To solve this puzzle, the authors took an interactionist approach – looking at the way capability cues interact with CEOs’ personalities to affect their confidence – and examined two types of capability cues: recent performance (how well the firm is doing) and social praise (what people say about the CEO).

Arijit Chatterjee and Donald Hambrick’s overarching theory was that recent performance has less of an effect on narcissistic CEOs, while social praise has a significant effect on them. When it comes to measures of success, narcissistic CEOs ignore or downplay poor performance as irrelevant, while taking strong performance as proof of their strength. Either way, they don’t let objective evidence affect their decisions. In contrast, less narcissistic CEOs are made timid by poor performance and emboldened by good performance.

Social praise, however, has a significant effect on narcissists, who need the ‘fuel’ of applause and admiration. Glowing press accounts or media awards may give narcissistic CEOs a generally elevated mood, which research shows could make them more likely to take risks.

From extant theories and available evidence, the authors put forward four plausible hypotheses. First, there will be a positive relationship between the recent performance of the firm and current risk taking. Second, there will be a positive relationship between the amount of recent social praise for the firm’s CEO and current risk taking. CEOs tend to believe their own press; the more they are praised, the more likely they are to take risks. Third, CEO narcissism will dampen the effect of recent firm performance on risk taking. More narcissistic CEOs take risks regardless of performance data, while less narcissistic CEOs are more grounded in reality.  Fourth, CEO narcissism will enhance the effect of recent social praise on risk taking. More narcissistic CEOs are emboldened by social praise to take risks, while less narcissistic CEOs are more immune to flattery.

The authors tested their theories with two studies. To measure risk taking, they looked at the spending of 152 CEOs from the computer industry in three areas: acquisitions, research and development, and capital expenditure. They also evaluated 131 CEOs who made major acquisitions, looking at the ‘acquisition premium’ or the extra amount paid over the target’s pre-takeover price.

The authors assessed CEO narcissism using four indicators: the relative prominence of the CEO’s photograph in their company’s annual reports, the relative prominence of the CEO in company press releases and their relative cash and non-cash pay. To measure recent performance, the authors used total shareholder returns and return on assets, both calculated net of industry average. Social praise was determined by looking at press evaluations of the CEO and the number of media awards received.

The results provided considerable support for the four hypotheses. Both types of capability cue had a general effect on risk taking and more narcissistic CEOs tended to ignore objective performance, while being far more stimulated by media praise (although not media awards). In contrast, less narcissistic CEOs paid a lot more attention to objective performance, while remaining relatively unmoved by social praise.

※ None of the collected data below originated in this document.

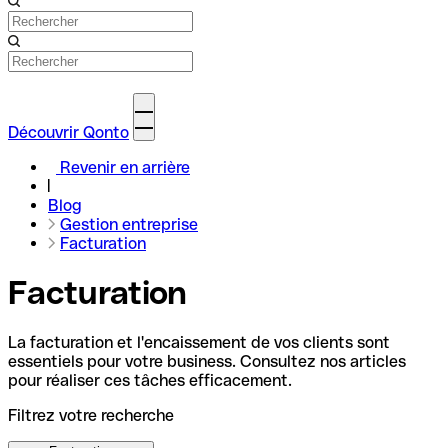
Découvrir Qonto
Revenir en arrière
Blog
Gestion entreprise
Facturation
Facturation
La facturation et l'encaissement de vos clients sont
essentiels pour votre business. Consultez nos articles
pour réaliser ces tâches efficacement.
Filtrez votre recherche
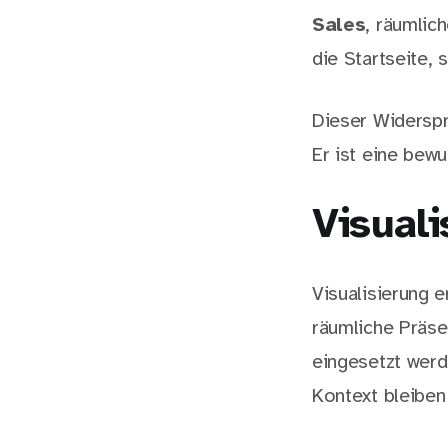
Sales
, räumlic
die Startseite, 
Dieser Widerspru
Er ist eine bew
Visuali
Visualisierung e
räumliche Präse
eingesetzt wer
Kontext bleiben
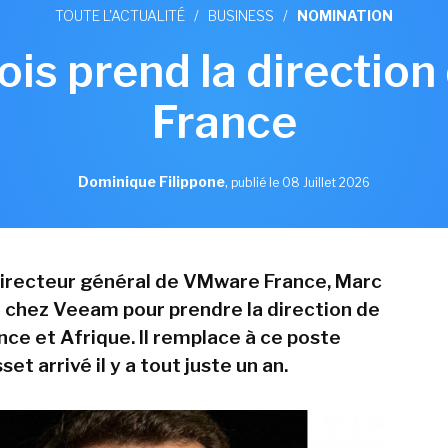
TOUTE L'ACTUALITÉ
/
BUSINESS
/
NOMINATION
ois prend la directio
France
Dominique Filippone
,
publié le 08 Juillet 2026
directeur général de VMware France, Marc
ve chez Veeam pour prendre la direction de
ance et Afrique. Il remplace à ce poste
et arrivé il y a tout juste un an.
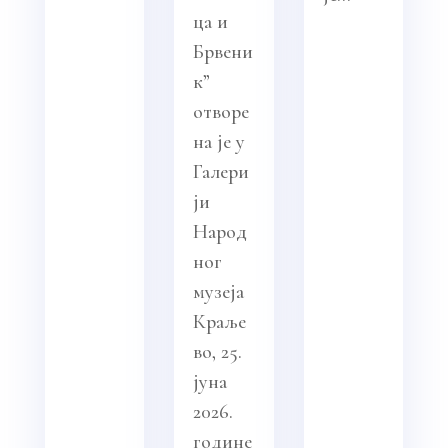
ца и
Брвени
к”
отворе
на је у
Галери
ји
Народ
ног
музеја
Краље
во, 25.
јуна
2026.
године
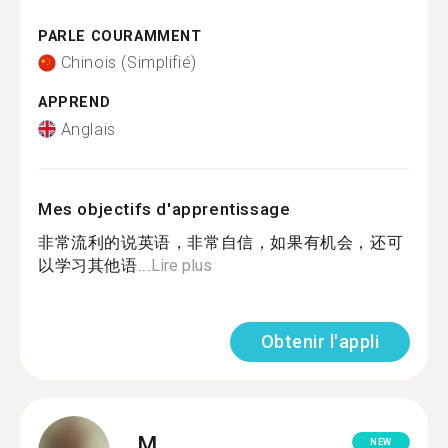
PARLE COURAMMENT
Chinois (Simplifié)
APPREND
Anglais
Mes objectifs d'apprentissage
非常流利的说英语，非常自信，如果有机会，还可
以学习其他语...
Lire plus
Obtenir l'appli
M.
NEW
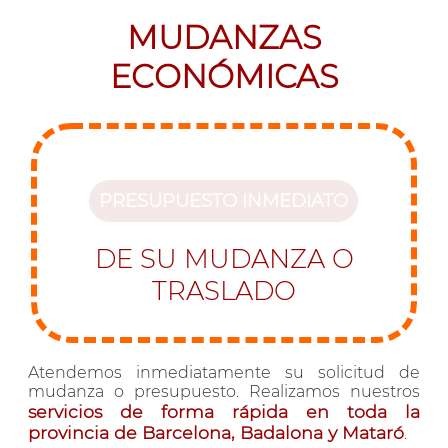
MUDANZAS
ECONÓMICAS
PRESUPUESTO INMEDIATO
DE SU MUDANZA O
TRASLADO
Atendemos inmediatamente su solicitud de
mudanza o presupuesto. Realizamos nuestros
servicios de forma rápida en toda la
provincia de Barcelona, Badalona y Mataró
.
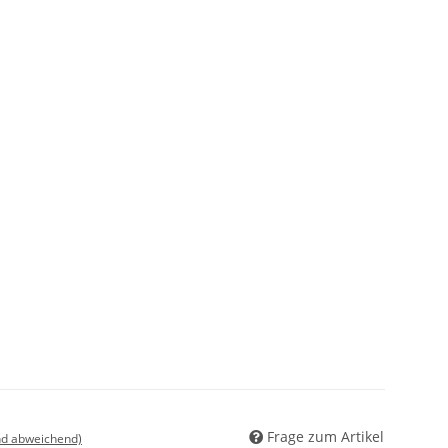
Frage zum Artikel
nd abweichend)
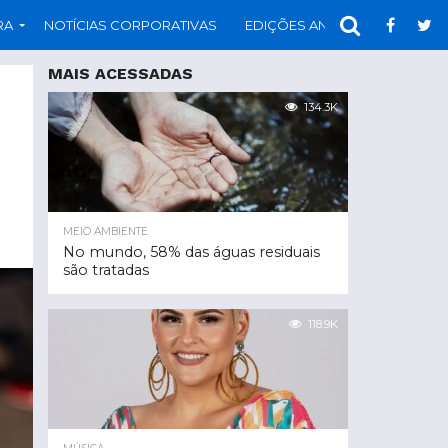
RA
NOTÍCIAS CORPORATIVAS
EDIÇÕES ANTERIORES
PAR
MAIS ACESSADAS
134.3K
MEIO AMBIENTE
No mundo, 58% das águas residuais
são tratadas
118.9K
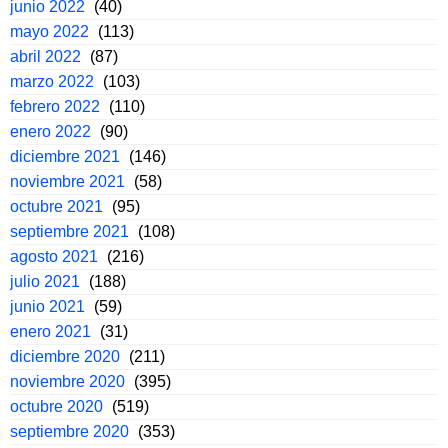
junio 2022
(40)
mayo 2022
(113)
abril 2022
(87)
marzo 2022
(103)
febrero 2022
(110)
enero 2022
(90)
diciembre 2021
(146)
noviembre 2021
(58)
octubre 2021
(95)
septiembre 2021
(108)
agosto 2021
(216)
julio 2021
(188)
junio 2021
(59)
enero 2021
(31)
diciembre 2020
(211)
noviembre 2020
(395)
octubre 2020
(519)
septiembre 2020
(353)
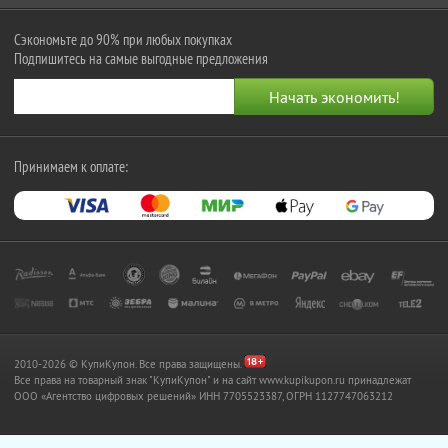
Сэкономьте до 90% при любых покупках
Подпишитесь на самые выгодные предложения
Принимаем к оплате:
2010-2026 © КупиКупон. Все права защищены.
Все права на товарный знак "КупиКупон" и на сайт www.kupikupon.ru принадлежат
OOO «Агентство цифровых решений» ИНН 7705523387, ОГРН 1127747063212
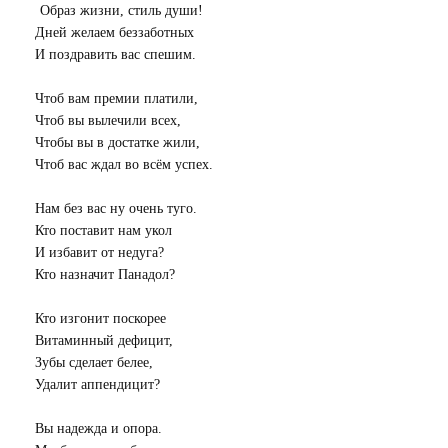
Образ жизни, стиль души!
Дней желаем беззаботных
И поздравить вас спешим.
Чтоб вам премии платили,
Чтоб вы вылечили всех,
Чтобы вы в достатке жили,
Чтоб вас ждал во всём успех.
Нам без вас ну очень туго.
Кто поставит нам укол
И избавит от недуга?
Кто назначит Панадол?
Кто изгонит поскорее
Витаминный дефицит,
Зубы сделает белее,
Удалит аппендицит?
Вы надежда и опора.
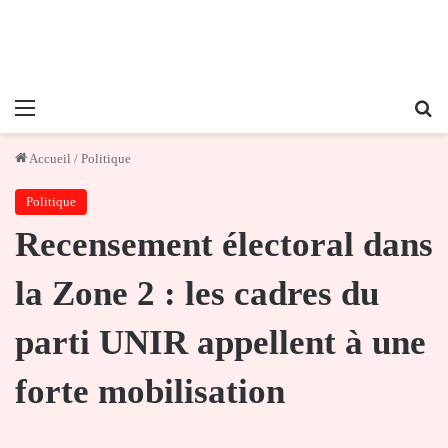
Menu
Re
Accueil
/
Politique
Politique
Recensement électoral dans
la Zone 2 : les cadres du
parti UNIR appellent à une
forte mobilisation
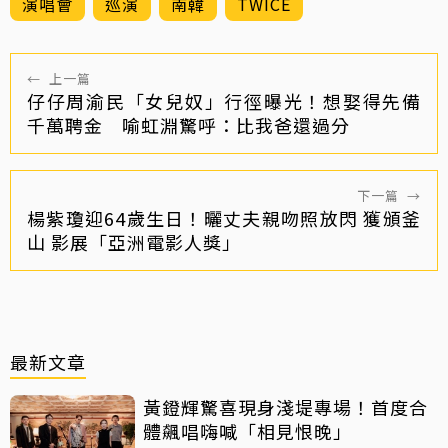
演唱會
巡演
南韓
TWICE
←
上一篇
仔仔周渝民「女兒奴」行徑曝光！想娶得先備
千萬聘金 喻虹淵驚呼：比我爸還過分
下一篇
→
楊紫瓊迎64歲生日！曬丈夫親吻照放閃 獲頒釜
山 影展「亞洲電影人獎」
最新文章
黃鐙輝驚喜現身淺堤專場！首度合
體飆唱嗨喊「相見恨晚」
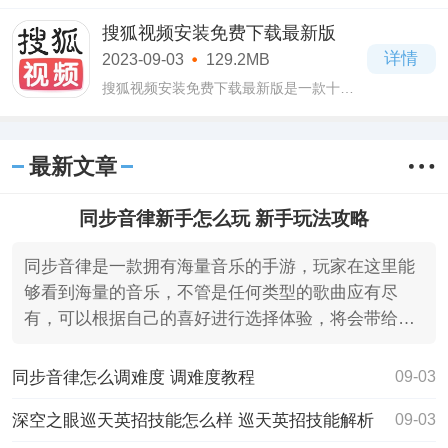
的动作冒险类游戏，在这款蔚蓝档案2023
最新版下载v1.6.1官方版游戏当中提供了丰
搜狐视频安装免费下载最新版
富有趣的玩法，操作简单易上手，就是比
详情
2023-09-03
129.2MB
较费脑
搜狐视频安装免费下载最新版是一款十分
优质的手机追剧软件，有了这款搜狐视频
安装免费下载最新版软件随时随地都可以
进去追剧，还可以帮你打发一下无聊的时
最新文章
间，想
同步音律新手怎么玩 新手玩法攻略
同步音律是一款拥有海量音乐的手游，玩家在这里能
够看到海量的音乐，不管是任何类型的歌曲应有尽
有，可以根据自己的喜好进行选择体验，将会带给你
更多的乐趣。
同步音律怎么调难度 调难度教程
09-03
深空之眼巡天英招技能怎么样 巡天英招技能解析
09-03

The authors call these different types of signals ‘capability cues’, which affect CEOs’ confidence, which in turn influences their risk-taking behavior. In sum, Arijit Chatterjee and Donald Hambrick’s study makes an important point: both context and character can be a source of confidence but instead of considering them in isolation it is a fruitful endeavour to understand how they interact to affect decisions. This is a very exciting area for future research.